*** Data to use
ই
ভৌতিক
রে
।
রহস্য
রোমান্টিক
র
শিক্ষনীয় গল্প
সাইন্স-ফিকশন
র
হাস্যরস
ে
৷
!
******
*** Data to use
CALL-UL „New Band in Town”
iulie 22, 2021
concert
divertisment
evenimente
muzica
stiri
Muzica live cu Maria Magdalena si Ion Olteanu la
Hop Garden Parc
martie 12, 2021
******
From the records above, repeat exactly the lines from the one with "iulie 22, 2021" through the one with "martie 12, 2021", both included.

▸ **Answer to this task**:
iulie 22, 2021
concert
divertisment
evenimente
muzica
stiri
Muzica live cu Maria Magdalena si Ion Olteanu la
Hop Garden Parc
martie 12, 2021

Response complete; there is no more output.